This issue of the Australasian also includes:
An advertisement for 'Dickens's works at English price' available from George Robertson, Melbourne. Works advertised are: The Pickwick Papers, Martin Chuzzlewit, Dombey and Son, Nicholas Nickleby, David Copperfield, The Old Curiosity Shop, Oliver Twist, Christmas Books and Barnaby Rudge.
An advertisement for the June 1868 issue of the Colonial Monthly.
H. T. Dwight, Bookseller, 'near Parliament, solicits inspection of his stock'.
An advertisement for the first three volumes of the Australasian, available from Samuel Mullen, bookseller, Melbourne and Ballarat, Victoria.
The unnamed author provides an account of a day's fishing in the company Aboriginal men, women and children, all of whom are guided by the instructions of Indigenous leader 'King Jacob'.

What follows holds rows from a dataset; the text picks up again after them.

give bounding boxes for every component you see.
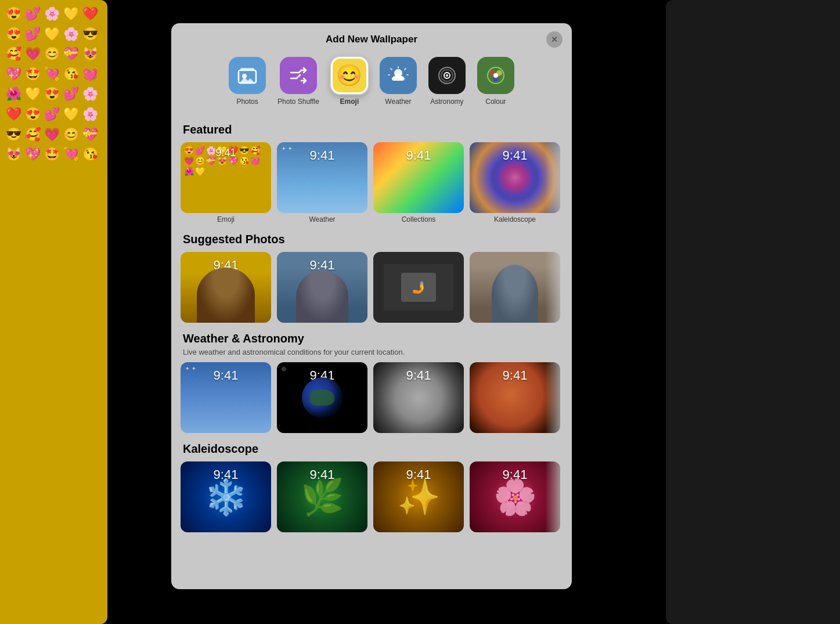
svg-point-7 (446, 74, 448, 77)
astronomy-icon-wrap (428, 57, 466, 94)
photo-item-2[interactable]: 9:41 (277, 252, 367, 323)
earth-globe (302, 377, 343, 418)
suggested-grid-wrapper: 9:41 9:41 🤳 (181, 252, 563, 323)
person2-silhouette (296, 270, 348, 323)
astronomy-icon (436, 64, 458, 86)
person4-silhouette (492, 265, 538, 323)
moon-time: 9:41 (406, 368, 431, 383)
weather-small-label: ✦ ✦ (282, 146, 293, 152)
weather-astronomy-grid-wrapper: ✦ ✦ 9:41 ◎ 9:41 (181, 362, 563, 433)
weather-icon (387, 66, 409, 85)
kaleido-green-item[interactable]: 🌿 9:41 (277, 461, 367, 532)
mars-item[interactable]: 9:41 (470, 362, 560, 433)
kaleido-gold-thumb[interactable]: ✨ 9:41 (373, 461, 464, 532)
colour-label: Colour (485, 98, 506, 106)
featured-weather-thumb[interactable]: ✦ ✦ 9:41 (277, 142, 367, 213)
kaleidoscope-grid: ❄️ 9:41 🌿 9:41 ✨ 9:41 (181, 461, 563, 532)
featured-grid-wrapper: 😍💕🌸💛 ❤️😎🥰💗 😊💝😻💖 😘💓🌺💛 9:41 Emoji ✦ ✦ 9:41 (181, 142, 563, 223)
featured-kaleidoscope-item[interactable]: 9:41 Kaleidoscope (470, 142, 560, 223)
earth-thumb[interactable]: ◎ 9:41 (277, 362, 367, 433)
kaleido-pink-time: 9:41 (503, 467, 528, 482)
weather-astronomy-grid: ✦ ✦ 9:41 ◎ 9:41 (181, 362, 563, 433)
photo-item-4[interactable] (470, 252, 560, 323)
featured-weather-item[interactable]: ✦ ✦ 9:41 Weather (277, 142, 367, 223)
kaleido-blue-item[interactable]: ❄️ 9:41 (181, 461, 271, 532)
colour-icon-wrap (477, 57, 514, 94)
kaleido-pink-pattern: 🌸 (493, 477, 537, 518)
astronomy-label: Astronomy (430, 98, 463, 106)
kaleido-green-pattern: 🌿 (301, 477, 344, 518)
kaleido-gold-item[interactable]: ✨ 9:41 (373, 461, 464, 532)
emoji-icon-wrap: 😊 (331, 57, 368, 94)
kaleido-blue-pattern: ❄️ (204, 477, 248, 518)
featured-grid: 😍💕🌸💛 ❤️😎🥰💗 😊💝😻💖 😘💓🌺💛 9:41 Emoji ✦ ✦ 9:41 (181, 142, 563, 223)
weather-sky-time: 9:41 (214, 368, 239, 383)
photos-icon (237, 67, 257, 84)
featured-kaleidoscope-caption: Kaleidoscope (470, 215, 560, 223)
featured-emoji-thumb[interactable]: 😍💕🌸💛 ❤️😎🥰💗 😊💝😻💖 😘💓🌺💛 9:41 (181, 142, 271, 213)
kaleido-pink-thumb[interactable]: 🌸 9:41 (470, 461, 560, 532)
mars-thumb[interactable]: 9:41 (470, 362, 560, 433)
shuffle-label: Photo Shuffle (277, 98, 319, 106)
modal-content[interactable]: Featured 😍💕🌸💛 ❤️😎🥰💗 😊💝😻💖 😘💓🌺💛 9:41 Emoji (171, 114, 572, 589)
weather-astronomy-subtitle: Live weather and astronomical conditions… (183, 348, 563, 356)
earth-continents (310, 389, 334, 406)
shuffle-icon (289, 67, 308, 84)
featured-collections-caption: Collections (373, 215, 464, 223)
category-shuffle[interactable]: Photo Shuffle (277, 57, 319, 106)
kaleidoscope-grid-wrapper: ❄️ 9:41 🌿 9:41 ✨ 9:41 (181, 461, 563, 532)
kaleido-blue-time: 9:41 (214, 467, 239, 482)
photo-thumb-2[interactable]: 9:41 (277, 252, 367, 323)
kaleido-blue-thumb[interactable]: ❄️ 9:41 (181, 461, 271, 532)
photo-thumb-4[interactable] (470, 252, 560, 323)
earth-item[interactable]: ◎ 9:41 (277, 362, 367, 433)
featured-collections-item[interactable]: 9:41 Collections (373, 142, 464, 223)
suggested-photos-title: Suggested Photos (183, 233, 563, 246)
svg-point-13 (493, 73, 498, 78)
category-row: Photos Photo Shuffle 😊 Emoji (171, 51, 572, 114)
category-emoji[interactable]: 😊 Emoji (331, 57, 368, 106)
kaleido-pink-item[interactable]: 🌸 9:41 (470, 461, 560, 532)
bg-right-panel (666, 0, 840, 624)
category-weather[interactable]: Weather (380, 57, 417, 106)
weather-sky-item[interactable]: ✦ ✦ 9:41 (181, 362, 271, 433)
category-astronomy[interactable]: Astronomy (428, 57, 466, 106)
shuffle-icon-wrap (280, 57, 317, 94)
category-colour[interactable]: Colour (477, 57, 514, 106)
featured-weather-caption: Weather (277, 215, 367, 223)
photo-item-1[interactable]: 9:41 (181, 252, 271, 323)
close-button[interactable]: ✕ (546, 31, 563, 48)
moon-item[interactable]: 9:41 (373, 362, 464, 433)
person1-silhouette (197, 268, 255, 323)
photo-thumb-1[interactable]: 9:41 (181, 252, 271, 323)
kaleidoscope-time: 9:41 (503, 148, 528, 163)
kaleido-green-thumb[interactable]: 🌿 9:41 (277, 461, 367, 532)
featured-kaleidoscope-thumb[interactable]: 9:41 (470, 142, 560, 213)
suggested-grid: 9:41 9:41 🤳 (181, 252, 563, 323)
modal-header: Add New Wallpaper ✕ (171, 23, 572, 51)
photos-label: Photos (236, 98, 258, 106)
mars-time: 9:41 (503, 368, 528, 383)
category-photos[interactable]: Photos (229, 57, 266, 106)
weather-astronomy-title: Weather & Astronomy (183, 332, 563, 345)
weather-label: Weather (385, 98, 411, 106)
weather-icon-wrap (380, 57, 417, 94)
kaleidoscope-section-title: Kaleidoscope (183, 442, 563, 456)
svg-rect-1 (240, 68, 254, 70)
emoji-label: Emoji (340, 98, 359, 106)
featured-collections-thumb[interactable]: 9:41 (373, 142, 464, 213)
weather-sky-thumb[interactable]: ✦ ✦ 9:41 (181, 362, 271, 433)
weather-time: 9:41 (310, 148, 335, 163)
featured-emoji-item[interactable]: 😍💕🌸💛 ❤️😎🥰💗 😊💝😻💖 😘💓🌺💛 9:41 Emoji (181, 142, 271, 223)
earth-small: ◎ (282, 366, 286, 371)
photo-thumb-3[interactable]: 🤳 (373, 252, 464, 323)
kaleido-gold-pattern: ✨ (397, 477, 441, 518)
collections-time: 9:41 (406, 148, 431, 163)
moon-thumb[interactable]: 9:41 (373, 362, 464, 433)
featured-section-title: Featured (183, 123, 563, 136)
modal-title: Add New Wallpaper (326, 34, 417, 45)
weather-sky-small: ✦ ✦ (185, 366, 196, 371)
photo-item-3[interactable]: 🤳 (373, 252, 464, 323)
bg-emoji-wallpaper: 😍 💕 🌸 💛 ❤️ 😍 💕 💛 🌸 😎 🥰 💗 😊 💝 😻 💖 🤩 💘 😘 💓… (0, 0, 107, 624)
emoji-icon: 😊 (336, 63, 362, 88)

Q. reflects on the the political situation in the Victorian colony before turning his attention once more to the subject of penny readings. (See also, 'The Peripatetic Philosopher', 16 May 1868).) On this occasion Q. writes that the 'penny reading platform has become a stage for the display of vanity and ignorance, and the pitiful ambition to shine for an hour as a local "star"'.

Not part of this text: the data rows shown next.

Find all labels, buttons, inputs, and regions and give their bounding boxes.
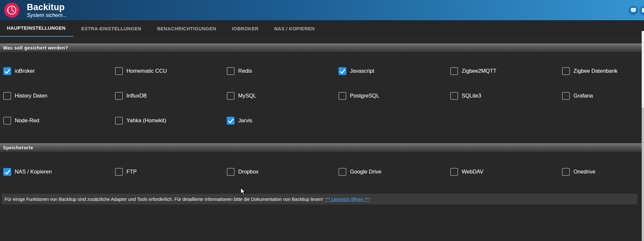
checkbox-label: Homematic CCU bbox=[126, 68, 167, 74]
svg-text:?: ? bbox=[633, 8, 635, 12]
partial-fab-button[interactable] bbox=[640, 6, 644, 15]
unchecked-checkbox[interactable] bbox=[227, 67, 235, 75]
unchecked-checkbox[interactable] bbox=[450, 67, 458, 75]
checkbox-option: Node-Red bbox=[3, 116, 115, 125]
checkbox-option: History Daten bbox=[3, 92, 115, 100]
checkbox-option: InfluxDB bbox=[115, 92, 227, 100]
unchecked-checkbox[interactable] bbox=[115, 67, 123, 75]
checkbox-label: Onedrive bbox=[573, 169, 595, 175]
unchecked-checkbox[interactable] bbox=[339, 92, 346, 100]
checkbox-label: PostgreSQL bbox=[350, 93, 379, 99]
checkbox-option: Javascript bbox=[339, 67, 450, 75]
unchecked-checkbox[interactable] bbox=[562, 92, 570, 100]
checkbox-label: Javascript bbox=[350, 68, 374, 74]
checkbox-label: History Daten bbox=[15, 93, 47, 99]
checkbox-label: Dropbox bbox=[238, 169, 258, 175]
tab-bar: HAUPTEINSTELLUNGENEXTRA-EINSTELLUNGENBEN… bbox=[0, 20, 644, 37]
info-bar: Für einige Funktionen von Backitup sind … bbox=[2, 194, 637, 204]
unchecked-checkbox[interactable] bbox=[562, 67, 570, 75]
help-bubble-icon: ? bbox=[631, 8, 636, 13]
checked-checkbox[interactable] bbox=[339, 67, 346, 75]
tab-haupteinstellungen[interactable]: HAUPTEINSTELLUNGEN bbox=[0, 20, 74, 37]
checked-checkbox[interactable] bbox=[227, 117, 235, 125]
checkbox-label: Grafana bbox=[573, 93, 593, 99]
unchecked-checkbox[interactable] bbox=[115, 168, 123, 176]
header-titles: Backitup System sichern... bbox=[27, 2, 67, 18]
options-grid: NAS / KopierenFTPDropboxGoogle DriveWebD… bbox=[0, 152, 644, 176]
checkbox-option: Google Drive bbox=[339, 168, 450, 176]
unchecked-checkbox[interactable] bbox=[3, 117, 11, 125]
tab-iobroker[interactable]: IOBROKER bbox=[224, 20, 266, 37]
checkbox-option: Zigbee2MQTT bbox=[450, 67, 562, 75]
checkbox-label: Redis bbox=[238, 68, 252, 74]
unchecked-checkbox[interactable] bbox=[3, 92, 11, 100]
checkbox-label: Yahka (Homekit) bbox=[126, 117, 166, 124]
vertical-scrollbar[interactable] bbox=[642, 31, 644, 241]
app-subtitle: System sichern... bbox=[27, 12, 67, 18]
checkbox-option: WebDAV bbox=[450, 168, 562, 176]
checkbox-option: Jarvis bbox=[227, 116, 339, 125]
readme-link[interactable]: *** Liesmich öffnen *** bbox=[325, 197, 370, 202]
checkbox-label: FTP bbox=[126, 169, 137, 175]
checkbox-option: Homematic CCU bbox=[115, 67, 227, 75]
checkbox-option: MySQL bbox=[227, 92, 339, 100]
checkbox-option: Grafana bbox=[562, 92, 644, 100]
app-title: Backitup bbox=[27, 2, 67, 12]
scrollbar-thumb[interactable] bbox=[642, 31, 644, 108]
checkbox-option: Yahka (Homekit) bbox=[115, 116, 227, 125]
info-text: Für einige Funktionen von Backitup sind … bbox=[5, 197, 323, 202]
checkbox-option: FTP bbox=[115, 168, 227, 176]
checkbox-option: SQLite3 bbox=[450, 92, 562, 100]
checkbox-label: Jarvis bbox=[238, 117, 252, 124]
app-header: Backitup System sichern... ? bbox=[0, 0, 644, 20]
checkbox-option: NAS / Kopieren bbox=[3, 168, 115, 176]
unchecked-checkbox[interactable] bbox=[227, 168, 235, 176]
checked-checkbox[interactable] bbox=[3, 67, 11, 75]
checkbox-option: Redis bbox=[227, 67, 339, 75]
checkbox-option: Zigbee Datenbank bbox=[562, 67, 644, 75]
unchecked-checkbox[interactable] bbox=[115, 92, 123, 100]
unchecked-checkbox[interactable] bbox=[450, 168, 458, 176]
partial-fab-icon bbox=[641, 8, 644, 13]
checkbox-option: Dropbox bbox=[227, 168, 339, 176]
checkbox-label: Node-Red bbox=[15, 117, 39, 124]
checkbox-label: InfluxDB bbox=[126, 93, 147, 99]
checkbox-label: MySQL bbox=[238, 93, 256, 99]
help-button[interactable]: ? bbox=[629, 6, 638, 15]
checkbox-option: ioBroker bbox=[3, 67, 115, 75]
unchecked-checkbox[interactable] bbox=[562, 168, 570, 176]
backitup-logo-icon bbox=[4, 3, 19, 18]
checkbox-option: Onedrive bbox=[562, 168, 644, 176]
unchecked-checkbox[interactable] bbox=[450, 92, 458, 100]
checkbox-label: Zigbee2MQTT bbox=[462, 68, 496, 74]
section-header: Speicherorte bbox=[0, 143, 644, 152]
unchecked-checkbox[interactable] bbox=[115, 117, 123, 125]
tab-benachrichtigungen[interactable]: BENACHRICHTIGUNGEN bbox=[149, 20, 224, 37]
options-grid: ioBrokerHomematic CCURedisJavascriptZigb… bbox=[0, 53, 644, 143]
checkbox-label: Zigbee Datenbank bbox=[573, 68, 618, 74]
checkbox-label: SQLite3 bbox=[462, 93, 481, 99]
checkbox-option: PostgreSQL bbox=[339, 92, 450, 100]
checkbox-label: Google Drive bbox=[350, 169, 381, 175]
checkbox-label: WebDAV bbox=[462, 169, 483, 175]
checkbox-label: NAS / Kopieren bbox=[15, 169, 52, 175]
unchecked-checkbox[interactable] bbox=[339, 168, 346, 176]
checkbox-label: ioBroker bbox=[15, 68, 35, 74]
section-header: Was soll gesichert werden? bbox=[0, 43, 644, 53]
checked-checkbox[interactable] bbox=[3, 168, 11, 176]
config-content: Was soll gesichert werden?ioBrokerHomema… bbox=[0, 43, 644, 176]
tab-nas-kopieren[interactable]: NAS / KOPIEREN bbox=[266, 20, 322, 37]
tab-extra-einstellungen[interactable]: EXTRA-EINSTELLUNGEN bbox=[74, 20, 149, 37]
unchecked-checkbox[interactable] bbox=[227, 92, 235, 100]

Jaques provides a detailed report on Walter Montgomery's benefit appearances, particularly his recitals, declaring that Montgomery's rendition of Charles Dickens's 'The Bloomsbury Christening' 'offers one of the most wonderful instances I have seen of facial expression, and the rapidity of the change is no less remarkable than the perfect appropriateness'.
Jaques notes Melbourne's recent theatrical offerings (in less detail than his usual reviews), paying some attention to the production of Dion Boucicault's The Willow Copse at the Duke of Edinburgh Theatre.
An advertisement for Charles Haddon Spurgeon's sermons 'in large quantities', available from Buzzard, Melbourne.